For the example that you have given you could use the String Matching node, but you would have to manually create examples for each word you wanted to correct. This is similar to the way that Microsoft Office does some of its auto-corrections. It’s tedious and limited in scope.

The more up to date way to do what you want is to train a machine learning model to analyse the sentence and provide a predictive text like capability. You could use the Text Processing nodes to break your text into sentences or word triplets, the apply a model to suggest corrections. To train the model you would take a large corpus of text, which you know to be correct then create a training set from this by corrupting the data, retaining the original text as the training target for the model.

This then provides a few ideas for KNIME-It! challenges ( @alinebessa ).

  1. The original requirement of this post - To take a database of articles, analyse them and append codes matching the content of the articles. In this case the articles are abstracts from supplier notices of upcoming business opportunities, but it could easily be job adverts, or other commonly posted notices. For the job adverts codes could be added to identify which industry segment the job relates to and what type of role is required. For suppliers notices it would be industry segment and possibly products required.

  2. The second challenge is the correcting text challenge.

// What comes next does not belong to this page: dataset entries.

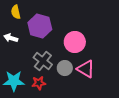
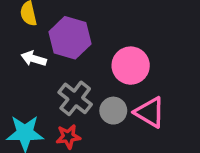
white arrow: (11, 38) -> (34, 59), moved

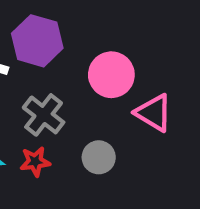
gray circle: (113, 111) -> (99, 157), moved
pink triangle: (150, 112) -> (154, 113), moved

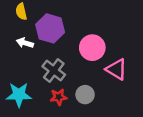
red star: (35, 162) -> (59, 97), moved

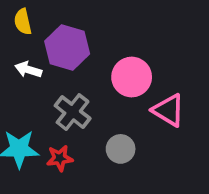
red star: (59, 97) -> (60, 158), moved

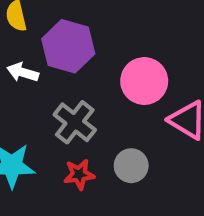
red star: (60, 158) -> (79, 174), moved

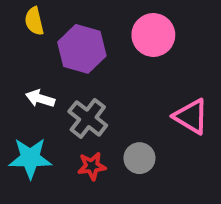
white arrow: (23, 72) -> (40, 99), moved
pink circle: (144, 81) -> (153, 35), moved

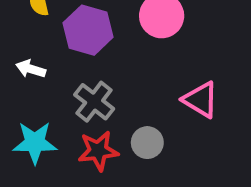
white arrow: (40, 99) -> (31, 69), moved
red star: (92, 166) -> (98, 151), size x1.4

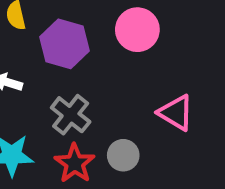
red star: (98, 151) -> (75, 163), turned -30

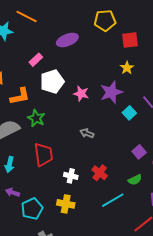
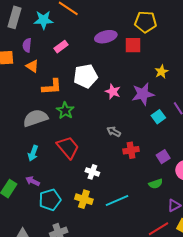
red square: (130, 40) -> (133, 45), moved
pink rectangle: (36, 60) -> (61, 47), moved
red trapezoid: (43, 155) -> (68, 147), turned -40
red cross: (100, 173) -> (131, 150), moved, turned 35
cyan line: (113, 200) -> (117, 201), moved

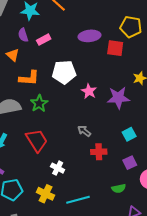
purple semicircle: (27, 45) -> (23, 35), moved, turned -32
cyan square: (158, 117) -> (129, 134), moved

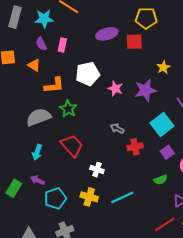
pink rectangle: (44, 40) -> (62, 45), turned -40
cyan square: (129, 134) -> (162, 125), size x1.6

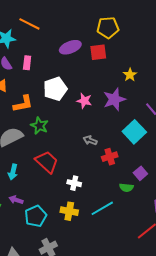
purple square: (167, 152) -> (140, 173), moved
green semicircle: (161, 180) -> (126, 188), moved, turned 32

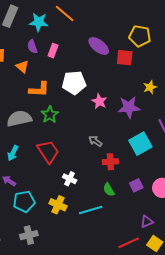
purple ellipse: (70, 47) -> (99, 46), turned 45
green semicircle: (126, 188) -> (109, 190), moved, turned 40

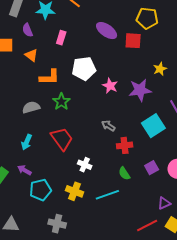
purple semicircle: (32, 47) -> (27, 30), moved
gray semicircle: (19, 119) -> (31, 107), size x0.7
gray cross: (29, 235) -> (57, 224), moved, turned 30

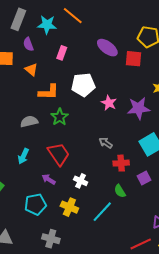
purple square: (152, 168) -> (144, 178), moved
purple arrow: (24, 170) -> (49, 179), moved
cyan line: (107, 195) -> (102, 212), turned -30

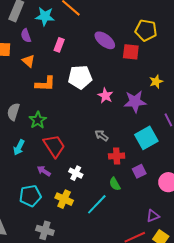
green star: (60, 117) -> (38, 120), moved
gray semicircle: (29, 122) -> (13, 112), moved, turned -60

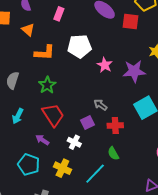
green star: (38, 120) -> (47, 85), moved
purple square: (139, 171) -> (87, 123), moved
cyan pentagon: (30, 196) -> (29, 165), turned 30

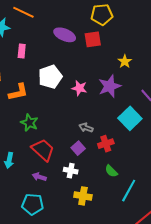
yellow cross: (62, 168) -> (83, 196), moved
cyan line: (95, 174) -> (129, 191), moved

It is often the case that manually entered data needs cleaning up. It would be nice to have a set of tools / workflow for correcting common typing mistakes and other errors.

I am sure there are other text processing problems that could be identified across the community that would help many people with their own projects.

DiaAzul
LinkedIn | Medium | GitHub

3 Likes

Thanks @DiaAzul,

Accounting / Management Software manual entry memos that provide item detail are typically a crazy jumble of shorthand & lazy entry. I am not sure if they can be penetrated easily. Example of how someone might describe this post:

D.Azal-GB ref txt list v catagory builder

Right now I try to visually look for repeated shorthand entry patterns, fuzzy match on key words to try and access the challenges, then design Regex patterns that will look for matches. Perhaps I could try to build some logic approach settings into model training as a longer term project.

2 Likes

@DiaAzul

I don’t want to sidetrack the thread too much, but I would also be happy to share a few sales tactics and communication strategies that I developed over the years which have proven to be a strong presentation for my company. They may help you target a few leads and sell your services as an outside contractor or consultant if you are interested. Let me know, and I will message you on Linked In.

2 Likes

This topic was automatically closed 7 days after the last reply. New replies are no longer allowed.